La explosión messiánica provocada por la victoria de Argentina en el mundial de fútbol, investido el pibe genial con el manto real de la autocracia catarí, ha dejado en la sombra otra imagen menos obvia y por eso mismo más significativa. El presidente de la república francesa, monsieur Macron, fue el único jefe de estado que se ha hecho ver en el campeonato si exceptuamos la anecdótica visita que nuestro bienamado rey don Felipe hizo al vestuario de la roja antes de que fuera despedida de la competición, circunstancia que muy bien pudo maliciarse el monarca para optar por una visita temprana y en ese momento exitosa después de la goleada a Costa Rica. Monsieur Macron, no. Estuvo en la tribuna en la semifinal y en la final apoyando a les bleus, como un hincha más que se despoja de la americana para dar alivio a los sudores del trance y se acongoja y entusiasma como un francés cualquiera. La única igualdad que pregona el trilema de la república se da en las gradas del estadio.

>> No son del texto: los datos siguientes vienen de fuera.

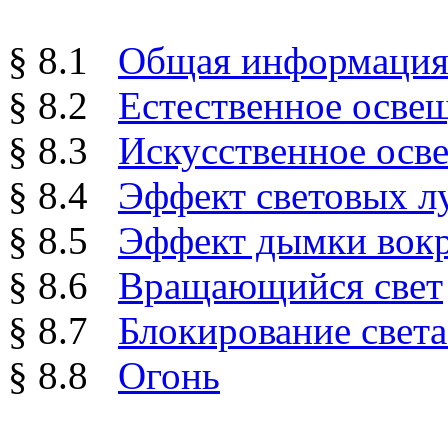
§ 8.1
Общая информаци
§ 8.2
Естественное освещ
§ 8.3
Искусственное осв
§ 8.4
Эффект световых л
§ 8.5
Эффект дымки вокр
§ 8.6
Вращающийся свет
§ 8.7
Блокирование света
§ 8.8
Огонь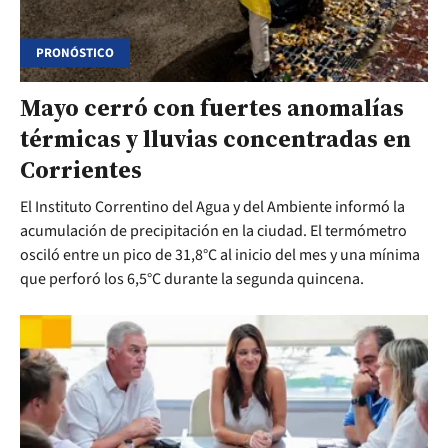
PRONÓSTICO
Mayo cerró con fuertes anomalías
térmicas y lluvias concentradas en
Corrientes
El Instituto Correntino del Agua y del Ambiente informó la
acumulación de precipitación en la ciudad. El termómetro
osciló entre un pico de 31,8°C al inicio del mes y una mínima
que perforó los 6,5°C durante la segunda quincena.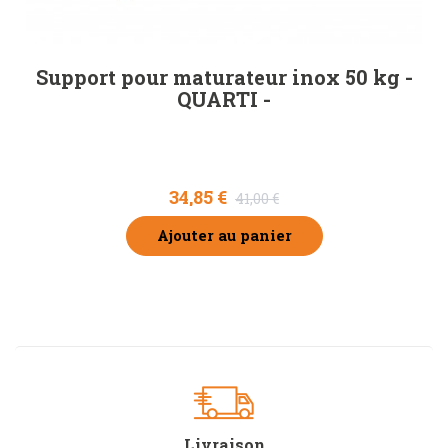
Support pour maturateur inox 50 kg -
QUARTI -
34,85 €
41,00 €
Ajouter au panier
Livraison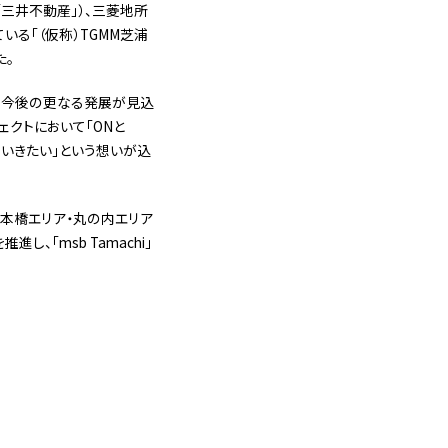
「三井不動産」）、三菱地所
いる「（仮称）TGMM芝浦
た。
り今後の更なる発展が見込
ェクトにおいて「ONと
ていきたい」という想いが込
本橋エリア・丸の内エリア
「msb Tamachi」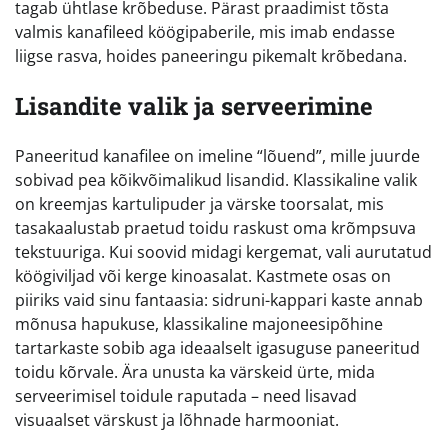
tagab ühtlase krõbeduse. Pärast praadimist tõsta
valmis kanafileed köögipaberile, mis imab endasse
liigse rasva, hoides paneeringu pikemalt krõbedana.
Lisandite valik ja serveerimine
Paneeritud kanafilee on imeline “lõuend”, mille juurde
sobivad pea kõikvõimalikud lisandid. Klassikaline valik
on kreemjas kartulipuder ja värske toorsalat, mis
tasakaalustab praetud toidu raskust oma krõmpsuva
tekstuuriga. Kui soovid midagi kergemat, vali aurutatud
köögiviljad või kerge kinoasalat. Kastmete osas on
piiriks vaid sinu fantaasia: sidruni-kappari kaste annab
mõnusa hapukuse, klassikaline majoneesipõhine
tartarkaste sobib aga ideaalselt igasuguse paneeritud
toidu kõrvale. Ära unusta ka värskeid ürte, mida
serveerimisel toidule raputada – need lisavad
visuaalset värskust ja lõhnade harmooniat.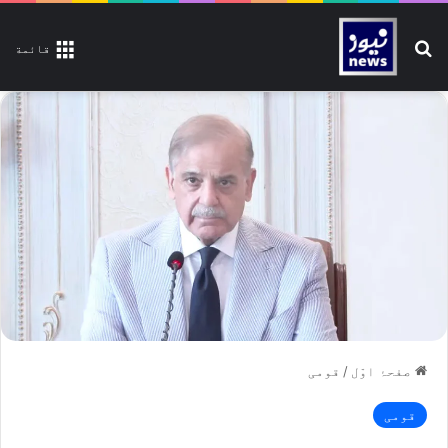
تلاش کیجیے
قائمة
صفحۂ اوّل
/
قومی
قومی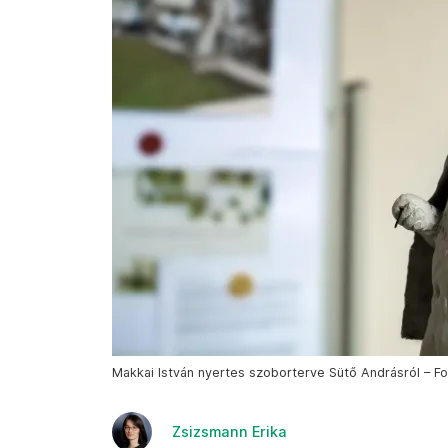
Makkai István nyertes szoborterve Sütő Andrásról – F
Zsizsmann Erika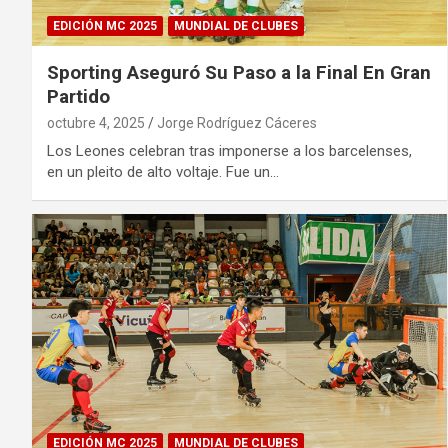
EDICIÓN MC 2025
MUNDIAL DE CLUBES
Sporting Aseguró Su Paso a la Final En Gran
Partido
octubre 4, 2025
Jorge Rodríguez Cáceres
Los Leones celebran tras imponerse a los barcelenses,
en un pleito de alto voltaje. Fue un…
EDICIÓN MC 2025
MUNDIAL DE CLUBES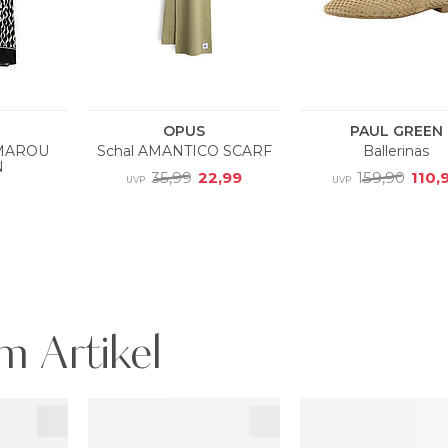
m Artikel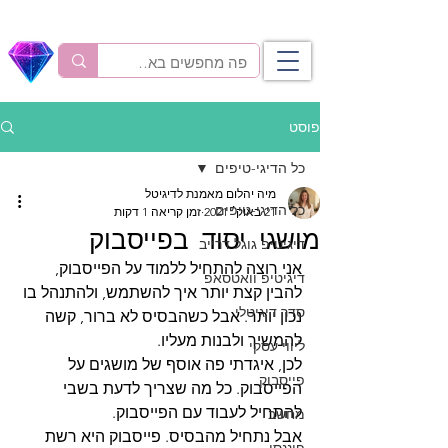
פוסט
כל הדיגי-טיפים
מיה יהלום מאמנת לדיגיטל
כל הדיגי-טיפים
21 באוק׳ 2021
זמן קריאה 1 דקות
מושגי יסוד בפייסבוק
דיגיטיפ גוגל דרייב
אני רוצה להתחיל ללמוד על הפייסבוק, 
דיגיטיפ וואטסאפ
להבין קצת יותר איך להשתמש, ולהתנהל בו 
סדר דיגיטלי
נכון יותר. אבל כשהבסיס לא ברור, קשה 
להמשיך ולבנות מעליו. 
ליווי עסקי
לכן, איגדתי פה אוסף של מושגים על 
פייסבוק
הפייסבוק. כל מה שצריך לדעת בשבי 
להתחיל לעבוד עם הפייסבוק. 
מחשב
אבל נתחיל מהבסיס. פייסבוק היא רשת 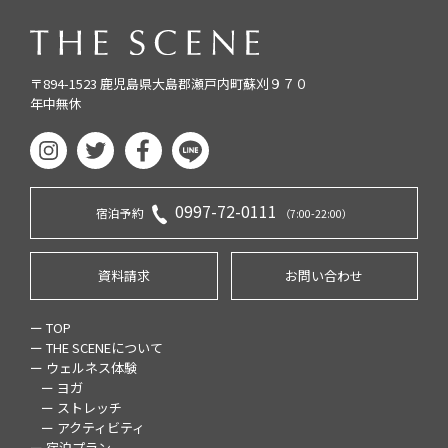
〒894-1523 鹿児島県大島郡瀬戸内町蘇刈９７０
年中無休
0997-72-0111
宿泊予約
（7:00-22:00）
資料請求
お問い合わせ
ー TOP
ー THE SCENEについて
ー ウェルネス体験
ー ヨガ
ー ストレッチ
ー アクティビティ
ー 宿泊プラン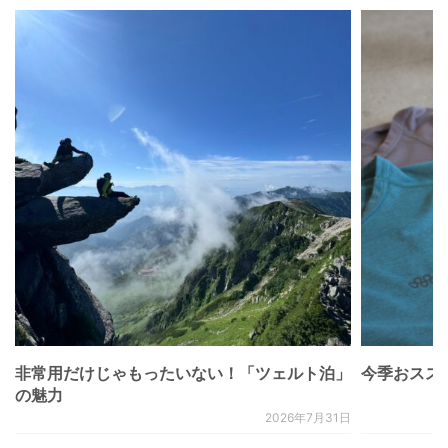
非常用だけじゃもったいない！「ツェルト泊」
今季おススメベ
の魅力
2026年7月31日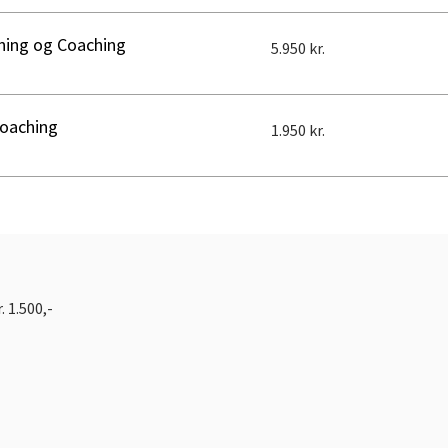
5.950
ning og Coaching
5.950 kr.
danske
kroner
1.950
oaching
1.950 kr.
danske
kroner
. 1.500,-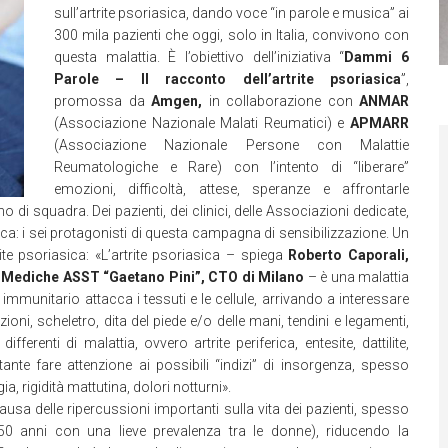
sull’artrite psoriasica, dando voce “in parole e musica” ai
300 mila pazienti che oggi, solo in Italia, convivono con
questa malattia. È l’obiettivo dell’iniziativa “
Dammi 6
Parole – Il racconto dell’artrite psoriasica
”,
promossa da
Amgen,
in collaborazione con
ANMAR
(Associazione Nazionale Malati Reumatici) e
APMARR
(Associazione Nazionale Persone con Malattie
Reumatologiche e Rare) con l’intento di “liberare”
emozioni, difficoltà, attese, speranze e affrontarle
di squadra. Dei pazienti, dei clinici, delle Associazioni dedicate,
ica: i sei protagonisti di questa campagna di sensibilizzazione. Un
te psoriasica: «L’artrite psoriasica – spiega
Roberto Caporali,
e Mediche ASST “Gaetano Pini”, CTO di Milano
– è una malattia
mmunitario attacca i tessuti e le cellule, arrivando a interessare
ni, scheletro, dita del piede e/o delle mani, tendini e legamenti,
renti di malattia, ovvero artrite periferica, entesite, dattilite,
ante fare attenzione ai possibili “indizi” di insorgenza, spesso
, rigidità mattutina, dolori notturni».
ausa delle ripercussioni importanti sulla vita dei pazienti, spesso
0-50 anni con una lieve prevalenza tra le donne), riducendo la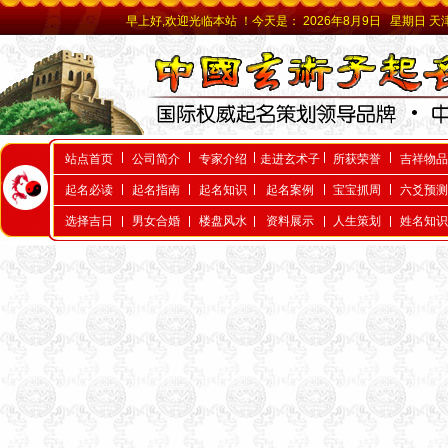
早上好,欢迎光临本站 ！今天是：
2026年8月9日 星期日 天津起名
站点首页
公司简介
专家介绍
走进玄术子
所获荣誉
吉祥物品
起名必读
起名指南
起名知识
起名案例
宝宝抓周
六爻预测
天津起名，天津起名
选择吉日
男女合婚
楼盘风水
资料展示
人生策划
姓名知识
网，天津玄术子先生起名，玄
术子先生是国内唯一的以命理
八字为依据的命理起名大师，
是由周易学会主办，是天津唯
一的以八字命理为依据的专业
命理起名网，玄术子大师由80
年代就开始举办周易八字，八
卦及姓名学函授及面授，学会
会员遍布天津全市及周边各省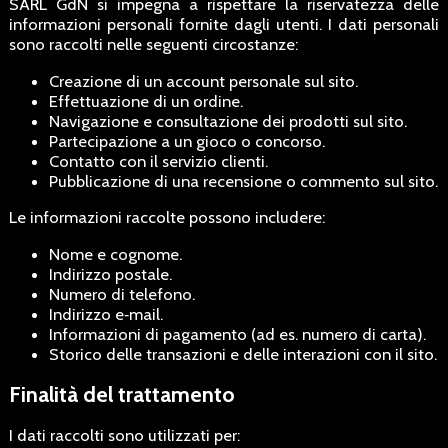
SARL GdN si impegna a rispettare la riservatezza delle
informazioni personali fornite dagli utenti. I dati personali
sono raccolti nelle seguenti circostanze:
Creazione di un account personale sul sito.
Effettuazione di un ordine.
Navigazione e consultazione dei prodotti sul sito.
Partecipazione a un gioco o concorso.
Contatto con il servizio clienti.
Pubblicazione di una recensione o commento sul sito.
Le informazioni raccolte possono includere:
Nome e cognome.
Indirizzo postale.
Numero di telefono.
Indirizzo e‑mail.
Informazioni di pagamento (ad es. numero di carta).
Storico delle transazioni e delle interazioni con il sito.
Finalità del trattamento
I dati raccolti sono utilizzati per: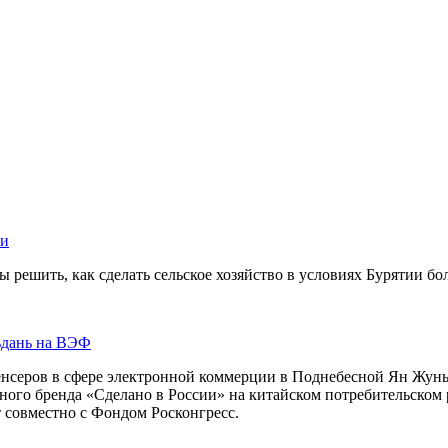
ии
ы решить, как сделать сельское хозяйство в условиях Бурятии б
ьдань на ВЭФ
нсеров в сфере электронной коммерции в Поднебесной Ян Жуньс
ого бренда «Сделано в России» на китайском потребительском
 совместно с Фондом Росконгресс.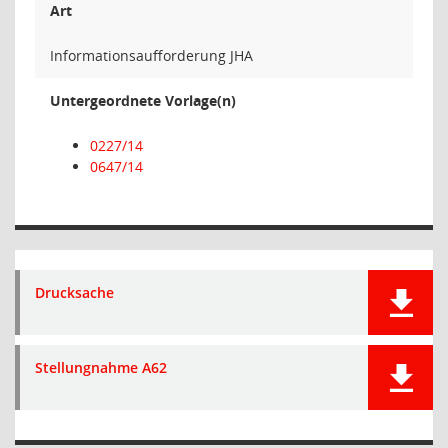
Art
Informationsaufforderung JHA
Untergeordnete Vorlage(n)
0227/14
0647/14
Drucksache
Stellungnahme A62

Ni siquiera el aciago resultado final le hizo olvidar su papel de hincha mayor de la nación ni sus obligaciones como padre de la patria. Con la grandeur por los suelos, monseiur Macron bajó al césped tras el partido para dar consuelo a los noqueados jugadores franceses, que apuraban el amargo sabor de la derrota.  Mbappé, el héroe de los cuatro goles, el malquerido por Florentino y Pedrerol,  permanecía sentado en el pasto con el rostro impenetrable y el alma rota. El presidente de la república se acuclilló junto a él, le pasó el paternal brazo por el hombro y le susurró unas palabras al oído, pero el gladiador vencido permaneció inmóvil como un tótem, ni respondió ni miró siquiera al presidente de su país, tan grande e invasiva era su pena, y ante la falta de respuesta emocional, el presidente de la república se levantó, le dispensó unas palmaditas de despedida en el hombro y se fue con la murga a otra parte.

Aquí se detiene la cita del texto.